[Exercise brief]: The lines to copy are those in the records below that hold the word "Flagged".

[Data for this task]:
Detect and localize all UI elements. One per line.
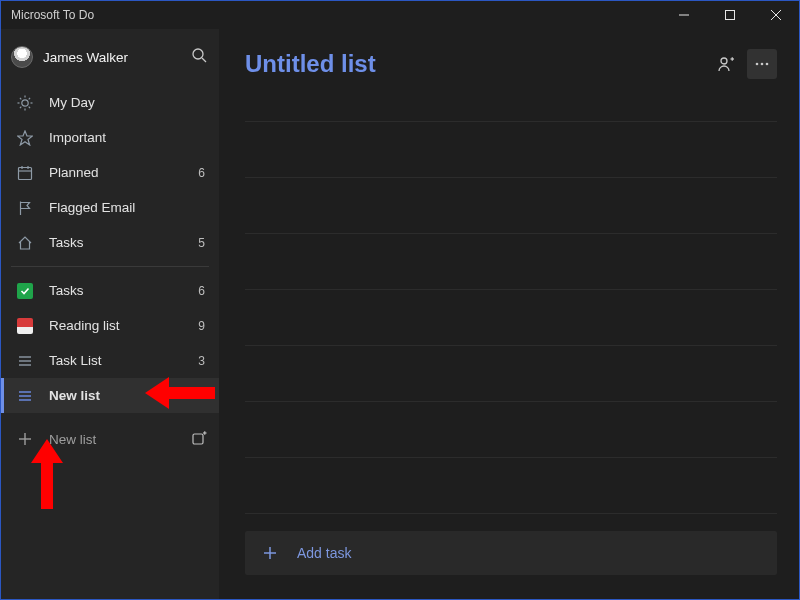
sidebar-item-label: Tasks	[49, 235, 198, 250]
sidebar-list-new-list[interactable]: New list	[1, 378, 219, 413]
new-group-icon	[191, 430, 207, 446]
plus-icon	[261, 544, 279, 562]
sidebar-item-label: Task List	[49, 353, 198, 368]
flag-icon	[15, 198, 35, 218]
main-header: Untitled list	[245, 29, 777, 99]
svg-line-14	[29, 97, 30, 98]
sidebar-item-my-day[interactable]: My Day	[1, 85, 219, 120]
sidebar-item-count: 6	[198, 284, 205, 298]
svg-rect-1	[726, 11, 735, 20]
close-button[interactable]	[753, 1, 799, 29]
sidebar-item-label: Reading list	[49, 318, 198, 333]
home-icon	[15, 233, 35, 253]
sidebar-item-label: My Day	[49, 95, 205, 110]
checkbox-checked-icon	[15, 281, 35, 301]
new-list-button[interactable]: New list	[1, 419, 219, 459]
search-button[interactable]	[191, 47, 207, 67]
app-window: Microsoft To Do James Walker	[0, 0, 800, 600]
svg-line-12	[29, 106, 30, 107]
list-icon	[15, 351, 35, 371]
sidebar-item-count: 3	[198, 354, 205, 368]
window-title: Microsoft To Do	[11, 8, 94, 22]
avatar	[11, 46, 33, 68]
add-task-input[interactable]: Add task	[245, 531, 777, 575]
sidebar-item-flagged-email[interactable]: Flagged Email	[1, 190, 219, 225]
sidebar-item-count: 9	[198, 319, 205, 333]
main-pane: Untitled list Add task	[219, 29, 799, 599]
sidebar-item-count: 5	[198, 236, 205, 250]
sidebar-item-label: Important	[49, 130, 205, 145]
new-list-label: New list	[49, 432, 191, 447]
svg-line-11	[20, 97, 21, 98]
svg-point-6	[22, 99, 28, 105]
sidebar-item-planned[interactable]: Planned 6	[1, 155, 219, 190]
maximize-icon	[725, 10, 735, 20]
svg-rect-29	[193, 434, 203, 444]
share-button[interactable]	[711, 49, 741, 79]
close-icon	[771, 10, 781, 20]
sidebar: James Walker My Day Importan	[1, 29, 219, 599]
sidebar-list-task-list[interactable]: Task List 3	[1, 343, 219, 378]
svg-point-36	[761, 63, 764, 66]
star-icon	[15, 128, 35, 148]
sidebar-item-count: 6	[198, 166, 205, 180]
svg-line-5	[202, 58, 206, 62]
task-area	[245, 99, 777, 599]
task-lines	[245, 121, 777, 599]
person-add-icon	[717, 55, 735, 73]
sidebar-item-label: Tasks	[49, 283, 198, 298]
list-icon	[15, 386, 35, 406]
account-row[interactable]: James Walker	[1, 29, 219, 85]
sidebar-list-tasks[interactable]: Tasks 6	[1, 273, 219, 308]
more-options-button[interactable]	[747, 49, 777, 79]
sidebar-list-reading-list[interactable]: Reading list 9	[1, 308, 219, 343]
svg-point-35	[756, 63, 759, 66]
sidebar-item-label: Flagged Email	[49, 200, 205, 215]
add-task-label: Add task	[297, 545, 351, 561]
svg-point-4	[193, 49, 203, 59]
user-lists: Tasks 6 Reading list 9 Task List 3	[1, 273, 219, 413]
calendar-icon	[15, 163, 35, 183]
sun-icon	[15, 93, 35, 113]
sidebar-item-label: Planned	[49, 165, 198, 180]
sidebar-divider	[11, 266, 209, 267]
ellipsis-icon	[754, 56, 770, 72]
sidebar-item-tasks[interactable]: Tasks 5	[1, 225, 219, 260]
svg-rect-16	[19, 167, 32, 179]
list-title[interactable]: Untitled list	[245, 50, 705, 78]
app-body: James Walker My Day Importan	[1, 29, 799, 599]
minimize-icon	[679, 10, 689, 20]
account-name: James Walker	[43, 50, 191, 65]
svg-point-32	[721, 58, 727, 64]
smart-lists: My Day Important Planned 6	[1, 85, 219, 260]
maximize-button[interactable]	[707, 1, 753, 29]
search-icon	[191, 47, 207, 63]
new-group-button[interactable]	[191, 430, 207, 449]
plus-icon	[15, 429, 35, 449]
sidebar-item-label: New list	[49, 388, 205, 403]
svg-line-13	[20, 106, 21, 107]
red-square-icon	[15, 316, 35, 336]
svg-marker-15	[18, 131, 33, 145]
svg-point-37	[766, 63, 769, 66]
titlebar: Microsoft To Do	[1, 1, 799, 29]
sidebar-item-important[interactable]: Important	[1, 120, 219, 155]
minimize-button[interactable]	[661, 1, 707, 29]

...

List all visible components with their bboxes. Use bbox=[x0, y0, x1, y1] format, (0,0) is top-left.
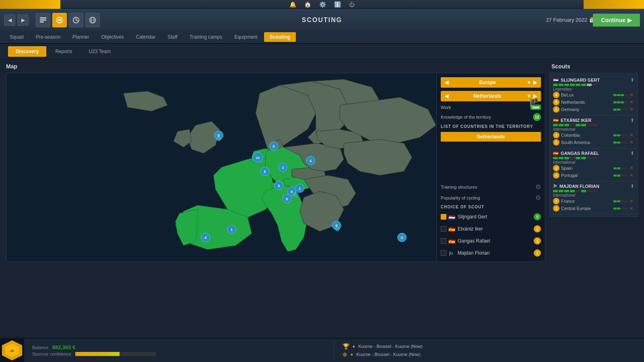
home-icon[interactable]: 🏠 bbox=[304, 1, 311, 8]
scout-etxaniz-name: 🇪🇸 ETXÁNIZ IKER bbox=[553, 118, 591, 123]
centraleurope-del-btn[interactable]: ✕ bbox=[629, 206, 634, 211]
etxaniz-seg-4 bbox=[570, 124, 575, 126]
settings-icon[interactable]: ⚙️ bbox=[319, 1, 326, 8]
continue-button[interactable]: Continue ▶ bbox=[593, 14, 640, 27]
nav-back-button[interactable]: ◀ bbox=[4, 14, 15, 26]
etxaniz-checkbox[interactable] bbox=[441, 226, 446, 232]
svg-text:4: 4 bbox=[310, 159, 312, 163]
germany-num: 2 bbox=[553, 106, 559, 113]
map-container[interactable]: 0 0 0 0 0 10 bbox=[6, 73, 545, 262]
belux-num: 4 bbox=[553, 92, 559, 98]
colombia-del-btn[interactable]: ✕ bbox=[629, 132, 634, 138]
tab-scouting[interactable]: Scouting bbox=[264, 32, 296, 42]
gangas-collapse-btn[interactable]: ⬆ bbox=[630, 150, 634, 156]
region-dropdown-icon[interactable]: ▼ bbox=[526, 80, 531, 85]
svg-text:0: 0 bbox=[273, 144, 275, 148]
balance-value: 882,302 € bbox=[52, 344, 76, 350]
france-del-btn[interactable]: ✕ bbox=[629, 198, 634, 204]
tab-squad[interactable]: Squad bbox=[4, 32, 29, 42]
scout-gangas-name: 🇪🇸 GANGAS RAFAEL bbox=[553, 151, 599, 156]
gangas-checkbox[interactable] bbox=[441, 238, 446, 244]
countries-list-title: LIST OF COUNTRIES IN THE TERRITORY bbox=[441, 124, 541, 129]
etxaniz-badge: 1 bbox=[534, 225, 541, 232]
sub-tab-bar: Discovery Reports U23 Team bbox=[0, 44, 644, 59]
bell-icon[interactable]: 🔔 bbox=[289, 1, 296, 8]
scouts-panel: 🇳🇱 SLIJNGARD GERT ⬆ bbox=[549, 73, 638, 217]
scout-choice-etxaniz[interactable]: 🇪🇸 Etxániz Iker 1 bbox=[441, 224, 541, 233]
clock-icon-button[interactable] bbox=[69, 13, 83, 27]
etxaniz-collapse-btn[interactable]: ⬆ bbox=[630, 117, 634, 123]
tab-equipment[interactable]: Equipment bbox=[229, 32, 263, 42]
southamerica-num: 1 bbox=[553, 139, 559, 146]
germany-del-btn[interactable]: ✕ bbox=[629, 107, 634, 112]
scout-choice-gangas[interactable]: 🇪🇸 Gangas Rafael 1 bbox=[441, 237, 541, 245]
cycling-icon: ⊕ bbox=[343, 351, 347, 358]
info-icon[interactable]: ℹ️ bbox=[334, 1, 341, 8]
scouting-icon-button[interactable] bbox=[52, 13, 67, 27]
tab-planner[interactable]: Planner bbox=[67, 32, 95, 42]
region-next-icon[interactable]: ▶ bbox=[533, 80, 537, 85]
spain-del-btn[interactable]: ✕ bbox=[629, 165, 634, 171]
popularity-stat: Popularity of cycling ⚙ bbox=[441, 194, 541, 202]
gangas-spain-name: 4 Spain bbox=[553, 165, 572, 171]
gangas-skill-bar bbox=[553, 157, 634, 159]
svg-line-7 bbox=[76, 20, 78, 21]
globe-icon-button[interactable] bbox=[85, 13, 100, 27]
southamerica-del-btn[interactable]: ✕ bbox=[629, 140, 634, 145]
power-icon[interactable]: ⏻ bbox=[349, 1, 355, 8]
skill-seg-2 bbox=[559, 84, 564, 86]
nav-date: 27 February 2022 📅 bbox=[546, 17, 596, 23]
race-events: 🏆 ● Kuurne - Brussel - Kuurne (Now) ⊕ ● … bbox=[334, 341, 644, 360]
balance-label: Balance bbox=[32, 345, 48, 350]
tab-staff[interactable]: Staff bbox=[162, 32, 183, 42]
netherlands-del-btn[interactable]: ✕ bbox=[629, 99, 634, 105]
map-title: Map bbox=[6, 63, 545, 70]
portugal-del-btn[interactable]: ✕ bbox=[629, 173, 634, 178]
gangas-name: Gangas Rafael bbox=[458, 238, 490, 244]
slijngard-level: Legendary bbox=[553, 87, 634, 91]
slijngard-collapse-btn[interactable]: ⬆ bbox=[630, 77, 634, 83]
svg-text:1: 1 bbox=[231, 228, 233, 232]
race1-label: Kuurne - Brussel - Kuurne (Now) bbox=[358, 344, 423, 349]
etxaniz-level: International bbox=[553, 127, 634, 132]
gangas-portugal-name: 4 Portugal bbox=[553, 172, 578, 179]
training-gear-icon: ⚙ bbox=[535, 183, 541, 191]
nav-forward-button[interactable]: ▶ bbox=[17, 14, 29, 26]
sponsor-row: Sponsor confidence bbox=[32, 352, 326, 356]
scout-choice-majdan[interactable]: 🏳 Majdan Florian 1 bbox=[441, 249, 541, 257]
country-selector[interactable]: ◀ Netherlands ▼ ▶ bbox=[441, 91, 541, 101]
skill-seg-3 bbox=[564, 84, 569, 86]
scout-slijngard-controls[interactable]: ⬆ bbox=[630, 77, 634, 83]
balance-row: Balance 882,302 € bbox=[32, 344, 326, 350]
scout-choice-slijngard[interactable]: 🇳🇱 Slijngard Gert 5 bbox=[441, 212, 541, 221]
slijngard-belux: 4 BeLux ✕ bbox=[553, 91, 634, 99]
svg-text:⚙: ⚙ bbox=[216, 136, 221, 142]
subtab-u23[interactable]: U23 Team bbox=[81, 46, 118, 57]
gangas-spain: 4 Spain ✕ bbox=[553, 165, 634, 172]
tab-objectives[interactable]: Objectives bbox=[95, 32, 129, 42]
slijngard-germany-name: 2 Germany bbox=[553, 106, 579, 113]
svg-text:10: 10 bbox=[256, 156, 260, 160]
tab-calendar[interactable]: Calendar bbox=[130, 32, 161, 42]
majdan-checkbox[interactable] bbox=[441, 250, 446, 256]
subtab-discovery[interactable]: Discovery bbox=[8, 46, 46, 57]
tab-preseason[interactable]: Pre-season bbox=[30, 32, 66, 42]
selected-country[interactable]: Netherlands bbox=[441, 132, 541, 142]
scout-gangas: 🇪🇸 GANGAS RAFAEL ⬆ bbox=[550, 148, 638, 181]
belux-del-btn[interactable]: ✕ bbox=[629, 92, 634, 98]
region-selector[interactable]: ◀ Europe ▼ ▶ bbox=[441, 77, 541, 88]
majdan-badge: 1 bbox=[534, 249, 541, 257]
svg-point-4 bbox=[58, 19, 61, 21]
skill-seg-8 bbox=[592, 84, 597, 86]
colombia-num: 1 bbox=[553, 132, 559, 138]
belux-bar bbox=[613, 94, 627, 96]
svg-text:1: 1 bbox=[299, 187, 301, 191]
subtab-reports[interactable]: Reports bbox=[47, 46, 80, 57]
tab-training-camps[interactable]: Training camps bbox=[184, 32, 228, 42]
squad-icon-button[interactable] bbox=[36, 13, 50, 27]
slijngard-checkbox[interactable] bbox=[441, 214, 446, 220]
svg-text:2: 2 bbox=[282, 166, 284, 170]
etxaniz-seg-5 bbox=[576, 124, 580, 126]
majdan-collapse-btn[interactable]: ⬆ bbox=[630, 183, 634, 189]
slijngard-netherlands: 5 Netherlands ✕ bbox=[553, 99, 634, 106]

...

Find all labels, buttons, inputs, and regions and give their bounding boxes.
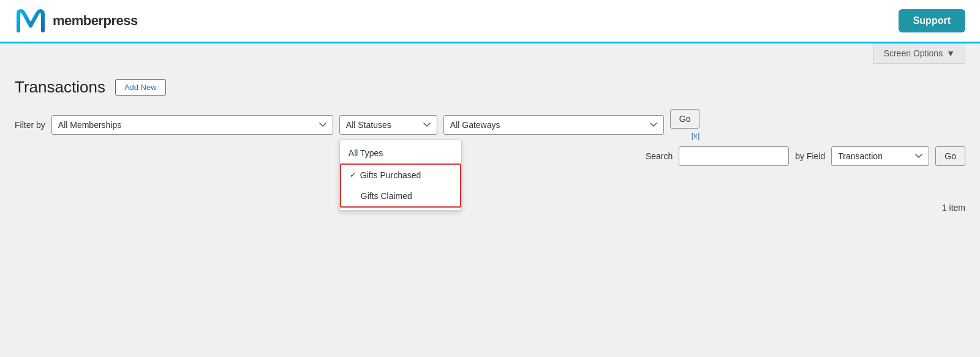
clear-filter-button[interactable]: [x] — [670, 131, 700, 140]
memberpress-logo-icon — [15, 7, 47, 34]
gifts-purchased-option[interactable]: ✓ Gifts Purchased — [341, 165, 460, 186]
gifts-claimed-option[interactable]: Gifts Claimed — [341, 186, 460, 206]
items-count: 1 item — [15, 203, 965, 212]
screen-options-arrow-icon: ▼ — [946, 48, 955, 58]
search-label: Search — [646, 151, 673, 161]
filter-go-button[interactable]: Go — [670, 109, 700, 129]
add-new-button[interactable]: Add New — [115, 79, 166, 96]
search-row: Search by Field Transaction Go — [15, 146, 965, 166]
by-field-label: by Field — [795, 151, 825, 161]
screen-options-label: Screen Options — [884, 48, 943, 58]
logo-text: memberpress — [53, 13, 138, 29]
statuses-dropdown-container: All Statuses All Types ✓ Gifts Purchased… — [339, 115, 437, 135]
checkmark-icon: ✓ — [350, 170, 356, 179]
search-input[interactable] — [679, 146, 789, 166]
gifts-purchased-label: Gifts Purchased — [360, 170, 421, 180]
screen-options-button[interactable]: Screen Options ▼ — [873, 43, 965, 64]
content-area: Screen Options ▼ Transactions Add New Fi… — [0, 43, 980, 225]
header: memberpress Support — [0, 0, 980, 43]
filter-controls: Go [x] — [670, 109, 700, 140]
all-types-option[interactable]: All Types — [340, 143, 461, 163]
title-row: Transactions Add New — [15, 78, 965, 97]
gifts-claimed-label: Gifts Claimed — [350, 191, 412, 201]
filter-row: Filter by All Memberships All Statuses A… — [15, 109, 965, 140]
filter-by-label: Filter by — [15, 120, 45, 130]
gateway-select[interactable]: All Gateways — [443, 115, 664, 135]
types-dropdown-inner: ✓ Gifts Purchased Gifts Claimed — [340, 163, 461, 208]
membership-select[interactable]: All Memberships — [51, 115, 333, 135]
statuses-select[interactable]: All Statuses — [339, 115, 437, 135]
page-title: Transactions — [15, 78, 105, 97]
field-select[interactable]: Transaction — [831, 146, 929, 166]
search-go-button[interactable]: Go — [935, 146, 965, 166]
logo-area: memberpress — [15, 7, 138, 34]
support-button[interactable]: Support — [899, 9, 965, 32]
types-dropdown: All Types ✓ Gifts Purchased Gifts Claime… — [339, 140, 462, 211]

[Exercise solution]:
sidebar-item-flagged-email[interactable]: Flagged Email	[1, 190, 219, 225]
sidebar-item-label: Flagged Email	[49, 200, 205, 215]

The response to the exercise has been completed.